As I hinted in a recent post, things are seemingly not going to plan in this year’s recruitment round for teacher preparation courses. If they were, then today’s announcement from the NCTL would not have appeared offering as it does additional places to providers with courses that are full. http://www.emcsrv.com/prolog/NCTL/Additional-HEI-places-available-for-2014-guide.pdf What is interesting is not so much the list of secondary subjects reproduced below, but the fact that places are also still up for grabs for non-specialist primary trainees.
According to the NCTL places are available in the following subjects:
- biology
- citizenship
- classics
- computer science
- design & technology
- engineering
- geography
- health and social care
- modern languages
- music
- religious education
- primary mathematics specialist and
- all non-specialist primary
And the NCTL will continue to allocate places on request for all physics and maths courses, as it has done all year.
It remains to be seen how responsive schools and universities will be at this stage of the year to the invitation to top up courses that are full.
What this move by the NCTL will mean for the regional distribution of places is not clear. In the case of geography, often a bellwether subject in terms of charting recruitment challenges, most regions of England have six or seven schools showing no vacancies today on the UCAS web site and would thus be eligible to take on more places. Helpfully, there are nine such schools in London, and 12 in the south East where teachers are often needed in greater numbers.

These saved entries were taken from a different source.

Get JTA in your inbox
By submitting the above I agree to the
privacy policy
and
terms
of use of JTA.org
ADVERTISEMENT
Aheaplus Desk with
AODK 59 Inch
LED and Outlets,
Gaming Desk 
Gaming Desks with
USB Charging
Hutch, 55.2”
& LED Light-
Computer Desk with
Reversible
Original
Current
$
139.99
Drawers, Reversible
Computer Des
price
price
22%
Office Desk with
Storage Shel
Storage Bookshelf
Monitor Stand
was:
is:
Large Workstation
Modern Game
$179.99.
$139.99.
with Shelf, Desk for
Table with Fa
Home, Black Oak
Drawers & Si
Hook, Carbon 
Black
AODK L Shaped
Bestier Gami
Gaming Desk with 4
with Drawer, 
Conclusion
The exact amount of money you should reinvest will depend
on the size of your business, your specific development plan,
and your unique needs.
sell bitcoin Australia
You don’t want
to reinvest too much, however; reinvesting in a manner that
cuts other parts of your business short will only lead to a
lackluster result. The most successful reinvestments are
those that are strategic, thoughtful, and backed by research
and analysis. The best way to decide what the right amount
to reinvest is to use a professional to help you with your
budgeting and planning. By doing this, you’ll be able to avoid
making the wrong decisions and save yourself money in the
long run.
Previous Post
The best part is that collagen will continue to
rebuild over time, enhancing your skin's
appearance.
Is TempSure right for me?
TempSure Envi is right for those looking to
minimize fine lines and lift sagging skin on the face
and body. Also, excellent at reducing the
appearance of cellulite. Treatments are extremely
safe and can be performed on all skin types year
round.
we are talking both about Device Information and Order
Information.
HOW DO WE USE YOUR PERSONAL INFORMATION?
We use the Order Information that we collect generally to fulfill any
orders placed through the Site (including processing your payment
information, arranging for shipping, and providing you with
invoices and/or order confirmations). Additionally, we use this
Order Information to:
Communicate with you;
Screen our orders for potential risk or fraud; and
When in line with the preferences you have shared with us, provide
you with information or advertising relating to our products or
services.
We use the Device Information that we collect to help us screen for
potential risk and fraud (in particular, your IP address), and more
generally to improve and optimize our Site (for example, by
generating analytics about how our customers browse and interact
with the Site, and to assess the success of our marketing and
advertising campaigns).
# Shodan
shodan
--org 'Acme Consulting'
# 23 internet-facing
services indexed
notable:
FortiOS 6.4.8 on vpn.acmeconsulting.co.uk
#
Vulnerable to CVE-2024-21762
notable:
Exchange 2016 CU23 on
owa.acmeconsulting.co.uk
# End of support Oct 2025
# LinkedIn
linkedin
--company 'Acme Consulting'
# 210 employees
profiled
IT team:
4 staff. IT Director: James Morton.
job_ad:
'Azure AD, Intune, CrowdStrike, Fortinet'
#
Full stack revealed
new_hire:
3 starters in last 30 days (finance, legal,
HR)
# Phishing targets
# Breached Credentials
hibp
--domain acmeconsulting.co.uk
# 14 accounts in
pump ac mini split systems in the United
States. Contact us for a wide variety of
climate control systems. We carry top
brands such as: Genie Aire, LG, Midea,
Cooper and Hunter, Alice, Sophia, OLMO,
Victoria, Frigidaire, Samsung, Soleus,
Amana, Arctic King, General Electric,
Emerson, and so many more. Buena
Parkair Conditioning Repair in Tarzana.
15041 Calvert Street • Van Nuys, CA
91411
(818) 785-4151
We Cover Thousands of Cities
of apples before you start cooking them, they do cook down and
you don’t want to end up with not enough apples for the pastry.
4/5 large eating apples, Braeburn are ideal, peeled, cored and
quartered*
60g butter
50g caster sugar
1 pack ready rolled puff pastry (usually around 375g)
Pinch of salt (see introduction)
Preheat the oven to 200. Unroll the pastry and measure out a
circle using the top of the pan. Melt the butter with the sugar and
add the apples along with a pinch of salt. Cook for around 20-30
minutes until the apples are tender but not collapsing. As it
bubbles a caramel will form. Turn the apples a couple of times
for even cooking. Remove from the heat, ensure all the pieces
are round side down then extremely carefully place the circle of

Two of the four universities that would be allowed to recruit more trainees are in the North East, where there appear to be no schools with their full allocation. The other two universities that could bid for more places are one each in London and the South East according to the UCAS public site.
It is surprisingly to see primary places being offered in June as historically almost all courses are fully recruited by now; many with waiting lists.
What the announcement does to the government’s intention to transfer more training to schools will not become clear until the autumn, when it will become clear how many places have been taken up, and by what providers. If these places need to be filled, and are not, then next summer some schools may struggle to recruit new teachers in a wider range of subjects than I was predicting only a couple of weeks ago.